◆ **Study material**
○ ○ ○ ○
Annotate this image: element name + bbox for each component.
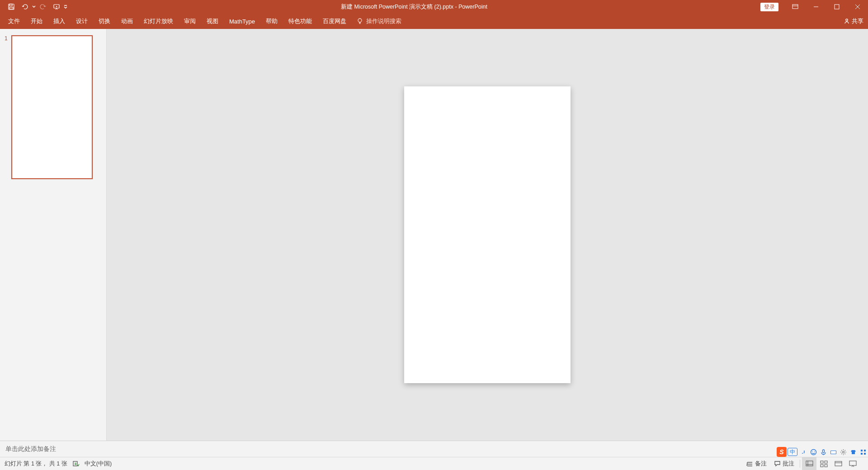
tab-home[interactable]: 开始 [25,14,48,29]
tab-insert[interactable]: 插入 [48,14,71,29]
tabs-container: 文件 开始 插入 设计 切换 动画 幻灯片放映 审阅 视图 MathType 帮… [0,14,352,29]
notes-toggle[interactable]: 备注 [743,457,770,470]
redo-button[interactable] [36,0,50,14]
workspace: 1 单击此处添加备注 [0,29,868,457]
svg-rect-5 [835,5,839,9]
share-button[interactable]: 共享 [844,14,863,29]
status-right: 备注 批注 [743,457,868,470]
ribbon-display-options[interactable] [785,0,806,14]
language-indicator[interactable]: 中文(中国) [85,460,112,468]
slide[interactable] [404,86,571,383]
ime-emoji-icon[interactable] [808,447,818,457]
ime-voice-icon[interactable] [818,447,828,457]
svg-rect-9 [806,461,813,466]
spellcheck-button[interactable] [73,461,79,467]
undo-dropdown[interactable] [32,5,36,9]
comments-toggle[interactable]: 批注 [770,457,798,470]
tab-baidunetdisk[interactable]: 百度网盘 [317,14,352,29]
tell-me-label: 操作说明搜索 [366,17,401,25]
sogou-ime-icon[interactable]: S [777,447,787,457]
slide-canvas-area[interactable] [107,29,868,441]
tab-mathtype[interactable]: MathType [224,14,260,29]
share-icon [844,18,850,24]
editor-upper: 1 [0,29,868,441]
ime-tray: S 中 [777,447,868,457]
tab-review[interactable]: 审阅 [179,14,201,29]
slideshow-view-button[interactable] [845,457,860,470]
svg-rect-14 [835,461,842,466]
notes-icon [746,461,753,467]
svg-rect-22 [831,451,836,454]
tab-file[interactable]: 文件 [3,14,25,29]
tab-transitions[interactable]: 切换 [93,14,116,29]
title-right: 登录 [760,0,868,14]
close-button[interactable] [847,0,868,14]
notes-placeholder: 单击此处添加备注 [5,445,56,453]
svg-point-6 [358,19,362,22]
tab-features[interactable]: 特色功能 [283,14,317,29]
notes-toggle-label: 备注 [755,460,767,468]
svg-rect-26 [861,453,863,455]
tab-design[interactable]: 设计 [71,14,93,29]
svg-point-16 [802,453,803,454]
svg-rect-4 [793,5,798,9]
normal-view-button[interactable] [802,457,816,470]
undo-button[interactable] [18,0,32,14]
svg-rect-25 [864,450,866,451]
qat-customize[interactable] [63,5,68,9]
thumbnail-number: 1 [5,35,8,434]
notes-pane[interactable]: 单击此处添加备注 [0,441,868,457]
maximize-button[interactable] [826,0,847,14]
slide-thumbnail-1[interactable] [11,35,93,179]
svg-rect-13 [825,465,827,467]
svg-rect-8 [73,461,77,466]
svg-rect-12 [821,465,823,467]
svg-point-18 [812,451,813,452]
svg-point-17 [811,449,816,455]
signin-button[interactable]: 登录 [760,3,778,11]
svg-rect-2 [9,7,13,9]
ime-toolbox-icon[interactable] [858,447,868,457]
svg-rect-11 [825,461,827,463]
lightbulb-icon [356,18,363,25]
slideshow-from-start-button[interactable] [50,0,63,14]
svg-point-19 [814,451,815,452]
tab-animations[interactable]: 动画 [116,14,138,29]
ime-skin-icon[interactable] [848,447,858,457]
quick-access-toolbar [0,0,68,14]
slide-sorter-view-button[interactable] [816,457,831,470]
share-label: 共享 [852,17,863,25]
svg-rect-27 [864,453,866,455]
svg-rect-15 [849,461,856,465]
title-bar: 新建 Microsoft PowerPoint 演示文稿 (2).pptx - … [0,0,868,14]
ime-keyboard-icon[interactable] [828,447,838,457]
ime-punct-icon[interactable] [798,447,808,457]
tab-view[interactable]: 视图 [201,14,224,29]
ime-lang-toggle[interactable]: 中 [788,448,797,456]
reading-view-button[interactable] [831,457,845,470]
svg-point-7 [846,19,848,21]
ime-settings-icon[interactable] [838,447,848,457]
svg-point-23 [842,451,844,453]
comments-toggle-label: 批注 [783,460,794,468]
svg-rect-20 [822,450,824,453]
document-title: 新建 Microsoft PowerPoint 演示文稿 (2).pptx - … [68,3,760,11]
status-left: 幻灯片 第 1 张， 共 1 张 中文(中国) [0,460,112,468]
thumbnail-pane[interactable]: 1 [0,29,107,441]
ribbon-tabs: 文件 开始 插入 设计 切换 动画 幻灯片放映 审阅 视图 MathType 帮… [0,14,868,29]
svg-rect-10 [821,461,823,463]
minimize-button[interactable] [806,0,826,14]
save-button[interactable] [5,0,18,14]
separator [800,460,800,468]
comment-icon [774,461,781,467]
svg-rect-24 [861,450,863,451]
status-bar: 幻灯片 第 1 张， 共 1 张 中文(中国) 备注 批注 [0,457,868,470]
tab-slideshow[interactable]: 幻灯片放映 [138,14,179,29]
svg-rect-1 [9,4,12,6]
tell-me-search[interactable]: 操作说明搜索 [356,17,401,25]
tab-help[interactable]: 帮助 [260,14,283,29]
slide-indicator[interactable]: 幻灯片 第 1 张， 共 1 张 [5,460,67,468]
○ ○ ○ ○
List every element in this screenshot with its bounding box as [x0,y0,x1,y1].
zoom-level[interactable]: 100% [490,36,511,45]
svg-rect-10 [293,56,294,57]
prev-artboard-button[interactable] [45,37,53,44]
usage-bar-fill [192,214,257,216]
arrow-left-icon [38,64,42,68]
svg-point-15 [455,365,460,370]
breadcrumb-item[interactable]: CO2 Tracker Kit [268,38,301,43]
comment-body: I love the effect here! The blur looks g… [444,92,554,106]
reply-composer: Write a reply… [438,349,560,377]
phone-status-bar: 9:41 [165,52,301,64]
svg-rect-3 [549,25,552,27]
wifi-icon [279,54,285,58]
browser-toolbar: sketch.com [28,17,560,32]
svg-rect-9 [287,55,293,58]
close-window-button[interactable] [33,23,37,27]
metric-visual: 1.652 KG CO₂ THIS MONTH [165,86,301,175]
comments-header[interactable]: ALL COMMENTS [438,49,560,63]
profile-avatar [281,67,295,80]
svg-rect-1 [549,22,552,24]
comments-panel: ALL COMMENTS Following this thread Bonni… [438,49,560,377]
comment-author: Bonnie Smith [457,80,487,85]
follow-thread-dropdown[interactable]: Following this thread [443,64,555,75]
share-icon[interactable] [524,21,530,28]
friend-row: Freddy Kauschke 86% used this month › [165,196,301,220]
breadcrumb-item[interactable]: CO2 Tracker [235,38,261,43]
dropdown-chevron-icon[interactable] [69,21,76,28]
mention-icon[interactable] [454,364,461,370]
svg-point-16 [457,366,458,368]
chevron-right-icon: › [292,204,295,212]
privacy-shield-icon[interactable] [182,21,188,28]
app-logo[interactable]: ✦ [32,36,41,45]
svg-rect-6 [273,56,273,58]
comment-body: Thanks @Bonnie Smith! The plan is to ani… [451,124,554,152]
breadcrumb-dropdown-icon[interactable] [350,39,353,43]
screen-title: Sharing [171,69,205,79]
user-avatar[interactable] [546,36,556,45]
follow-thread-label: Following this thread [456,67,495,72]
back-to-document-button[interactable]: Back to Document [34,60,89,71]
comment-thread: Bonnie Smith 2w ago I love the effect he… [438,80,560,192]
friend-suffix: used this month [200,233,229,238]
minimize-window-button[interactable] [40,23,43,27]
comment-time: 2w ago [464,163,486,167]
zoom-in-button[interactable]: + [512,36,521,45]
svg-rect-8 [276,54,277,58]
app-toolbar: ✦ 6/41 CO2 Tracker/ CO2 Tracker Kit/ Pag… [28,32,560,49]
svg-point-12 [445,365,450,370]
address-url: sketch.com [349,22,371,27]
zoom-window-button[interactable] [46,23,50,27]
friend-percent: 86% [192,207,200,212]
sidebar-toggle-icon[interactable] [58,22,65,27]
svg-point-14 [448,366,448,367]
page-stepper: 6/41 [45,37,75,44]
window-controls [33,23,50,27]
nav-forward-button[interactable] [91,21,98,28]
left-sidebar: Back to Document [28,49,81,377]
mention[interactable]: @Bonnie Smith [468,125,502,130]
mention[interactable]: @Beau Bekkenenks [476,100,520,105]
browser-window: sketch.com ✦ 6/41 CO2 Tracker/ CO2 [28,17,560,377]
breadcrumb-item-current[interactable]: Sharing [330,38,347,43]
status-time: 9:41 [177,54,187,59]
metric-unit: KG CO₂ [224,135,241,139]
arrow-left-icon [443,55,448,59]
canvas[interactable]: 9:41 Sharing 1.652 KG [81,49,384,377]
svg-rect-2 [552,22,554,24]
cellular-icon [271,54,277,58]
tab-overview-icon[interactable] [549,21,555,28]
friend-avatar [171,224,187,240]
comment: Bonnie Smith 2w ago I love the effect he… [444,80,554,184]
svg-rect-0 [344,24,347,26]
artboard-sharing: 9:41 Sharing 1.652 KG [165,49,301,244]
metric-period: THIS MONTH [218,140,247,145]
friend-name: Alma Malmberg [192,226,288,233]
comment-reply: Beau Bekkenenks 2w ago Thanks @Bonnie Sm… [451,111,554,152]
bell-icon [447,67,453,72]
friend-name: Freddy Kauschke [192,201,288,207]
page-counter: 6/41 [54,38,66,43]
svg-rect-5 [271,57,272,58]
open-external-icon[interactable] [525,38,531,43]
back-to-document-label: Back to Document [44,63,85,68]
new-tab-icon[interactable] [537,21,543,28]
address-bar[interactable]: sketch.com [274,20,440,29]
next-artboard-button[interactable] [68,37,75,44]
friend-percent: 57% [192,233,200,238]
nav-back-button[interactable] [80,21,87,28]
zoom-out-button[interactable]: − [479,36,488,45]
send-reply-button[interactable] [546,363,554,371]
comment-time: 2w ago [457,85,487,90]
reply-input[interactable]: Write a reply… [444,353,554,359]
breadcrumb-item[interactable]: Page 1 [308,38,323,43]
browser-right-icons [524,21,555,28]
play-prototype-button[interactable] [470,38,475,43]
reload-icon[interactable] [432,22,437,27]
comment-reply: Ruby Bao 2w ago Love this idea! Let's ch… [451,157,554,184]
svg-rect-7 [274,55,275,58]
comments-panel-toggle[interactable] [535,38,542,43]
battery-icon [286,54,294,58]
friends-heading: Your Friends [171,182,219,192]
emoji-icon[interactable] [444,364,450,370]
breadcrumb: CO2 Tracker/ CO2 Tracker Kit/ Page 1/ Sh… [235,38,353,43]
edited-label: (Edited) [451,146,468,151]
○ ○ ○ ○
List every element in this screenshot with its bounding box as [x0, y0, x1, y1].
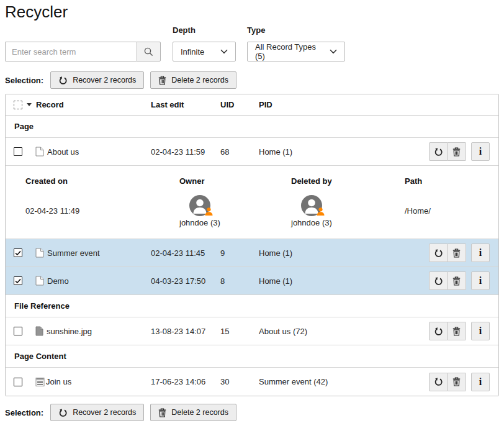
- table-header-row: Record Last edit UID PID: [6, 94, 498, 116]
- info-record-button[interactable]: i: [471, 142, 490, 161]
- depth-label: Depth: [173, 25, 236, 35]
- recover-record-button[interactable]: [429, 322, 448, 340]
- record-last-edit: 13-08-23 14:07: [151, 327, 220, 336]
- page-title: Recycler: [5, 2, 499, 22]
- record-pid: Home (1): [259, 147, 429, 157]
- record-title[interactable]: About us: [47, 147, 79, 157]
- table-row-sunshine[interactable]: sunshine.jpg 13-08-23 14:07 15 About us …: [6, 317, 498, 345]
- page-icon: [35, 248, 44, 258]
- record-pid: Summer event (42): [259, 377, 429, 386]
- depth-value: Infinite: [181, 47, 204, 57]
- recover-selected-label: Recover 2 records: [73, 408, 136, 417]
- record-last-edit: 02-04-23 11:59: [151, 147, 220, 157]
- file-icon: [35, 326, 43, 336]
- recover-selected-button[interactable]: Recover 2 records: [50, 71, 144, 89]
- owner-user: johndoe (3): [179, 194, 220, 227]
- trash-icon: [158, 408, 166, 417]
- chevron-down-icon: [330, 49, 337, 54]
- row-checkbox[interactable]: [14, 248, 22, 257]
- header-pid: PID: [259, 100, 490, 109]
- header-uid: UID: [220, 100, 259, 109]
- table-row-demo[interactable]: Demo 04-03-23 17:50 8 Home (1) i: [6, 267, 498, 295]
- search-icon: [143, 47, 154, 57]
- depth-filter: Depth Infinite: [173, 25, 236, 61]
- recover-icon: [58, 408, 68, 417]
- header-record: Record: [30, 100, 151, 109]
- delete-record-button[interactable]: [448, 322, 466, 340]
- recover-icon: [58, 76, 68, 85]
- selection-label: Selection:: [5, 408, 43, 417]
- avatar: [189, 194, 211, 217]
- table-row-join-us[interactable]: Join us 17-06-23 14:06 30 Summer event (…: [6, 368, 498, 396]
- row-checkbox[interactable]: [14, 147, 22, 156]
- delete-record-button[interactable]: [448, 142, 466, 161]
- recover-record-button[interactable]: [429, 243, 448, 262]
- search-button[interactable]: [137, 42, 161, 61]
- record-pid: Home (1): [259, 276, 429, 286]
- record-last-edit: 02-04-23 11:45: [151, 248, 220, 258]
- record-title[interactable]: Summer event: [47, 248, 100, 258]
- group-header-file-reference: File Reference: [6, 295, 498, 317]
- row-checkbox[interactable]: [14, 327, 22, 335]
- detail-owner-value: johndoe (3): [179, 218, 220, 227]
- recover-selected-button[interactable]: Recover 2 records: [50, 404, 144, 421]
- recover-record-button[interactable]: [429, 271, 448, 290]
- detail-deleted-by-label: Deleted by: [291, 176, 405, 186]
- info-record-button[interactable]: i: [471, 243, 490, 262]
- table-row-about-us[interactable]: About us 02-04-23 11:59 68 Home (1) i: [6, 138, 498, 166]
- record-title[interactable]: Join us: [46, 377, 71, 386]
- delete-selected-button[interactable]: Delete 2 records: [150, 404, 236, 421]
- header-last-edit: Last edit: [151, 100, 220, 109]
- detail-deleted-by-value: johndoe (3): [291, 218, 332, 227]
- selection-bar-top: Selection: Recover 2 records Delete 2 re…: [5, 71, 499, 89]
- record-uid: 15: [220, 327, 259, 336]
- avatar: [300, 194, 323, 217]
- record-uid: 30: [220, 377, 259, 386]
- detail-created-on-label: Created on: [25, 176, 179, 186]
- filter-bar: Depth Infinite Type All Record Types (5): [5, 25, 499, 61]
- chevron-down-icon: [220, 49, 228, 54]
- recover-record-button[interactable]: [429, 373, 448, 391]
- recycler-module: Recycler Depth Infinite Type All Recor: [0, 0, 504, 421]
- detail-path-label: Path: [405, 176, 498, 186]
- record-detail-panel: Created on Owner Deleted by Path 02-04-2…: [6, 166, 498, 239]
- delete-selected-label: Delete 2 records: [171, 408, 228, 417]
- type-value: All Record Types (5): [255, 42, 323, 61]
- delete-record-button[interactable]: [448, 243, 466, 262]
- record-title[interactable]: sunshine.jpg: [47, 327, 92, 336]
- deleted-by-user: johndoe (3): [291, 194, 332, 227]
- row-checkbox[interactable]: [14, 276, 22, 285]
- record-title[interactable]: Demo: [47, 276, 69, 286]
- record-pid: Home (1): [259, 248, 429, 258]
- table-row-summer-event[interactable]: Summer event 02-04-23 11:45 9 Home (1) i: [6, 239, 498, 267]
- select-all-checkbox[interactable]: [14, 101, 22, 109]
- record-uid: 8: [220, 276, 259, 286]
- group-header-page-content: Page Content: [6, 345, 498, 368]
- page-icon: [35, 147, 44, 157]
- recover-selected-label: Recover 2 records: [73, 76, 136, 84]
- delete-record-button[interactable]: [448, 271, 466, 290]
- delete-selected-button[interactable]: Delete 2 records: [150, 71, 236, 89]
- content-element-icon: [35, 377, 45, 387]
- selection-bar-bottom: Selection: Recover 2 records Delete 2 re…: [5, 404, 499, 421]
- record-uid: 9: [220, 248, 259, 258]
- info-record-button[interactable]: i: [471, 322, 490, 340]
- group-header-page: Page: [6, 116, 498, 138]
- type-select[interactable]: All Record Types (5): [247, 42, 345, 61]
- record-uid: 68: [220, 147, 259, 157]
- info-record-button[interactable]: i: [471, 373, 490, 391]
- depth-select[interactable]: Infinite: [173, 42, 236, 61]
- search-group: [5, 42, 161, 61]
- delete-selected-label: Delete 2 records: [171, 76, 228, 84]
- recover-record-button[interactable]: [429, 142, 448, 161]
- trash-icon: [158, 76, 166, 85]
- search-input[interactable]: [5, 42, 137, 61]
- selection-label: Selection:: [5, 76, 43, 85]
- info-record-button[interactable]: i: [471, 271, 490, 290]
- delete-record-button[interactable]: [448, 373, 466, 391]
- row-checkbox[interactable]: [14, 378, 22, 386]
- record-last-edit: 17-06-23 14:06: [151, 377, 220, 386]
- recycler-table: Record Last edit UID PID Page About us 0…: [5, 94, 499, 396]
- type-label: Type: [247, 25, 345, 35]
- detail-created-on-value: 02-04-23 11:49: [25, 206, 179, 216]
○ ○ ○ ○
◆ **Instructions for the task**
Find the word "item" in the listing above, then copy each line where it turns up.

◆ **Output for this task**
breadcrumb-item[interactable]: CO2 Tracker Kit [268,38,301,43]
breadcrumb-item[interactable]: CO2 Tracker [235,38,261,43]
breadcrumb-item-current[interactable]: Sharing [330,38,347,43]
breadcrumb-item[interactable]: Page 1 [308,38,323,43]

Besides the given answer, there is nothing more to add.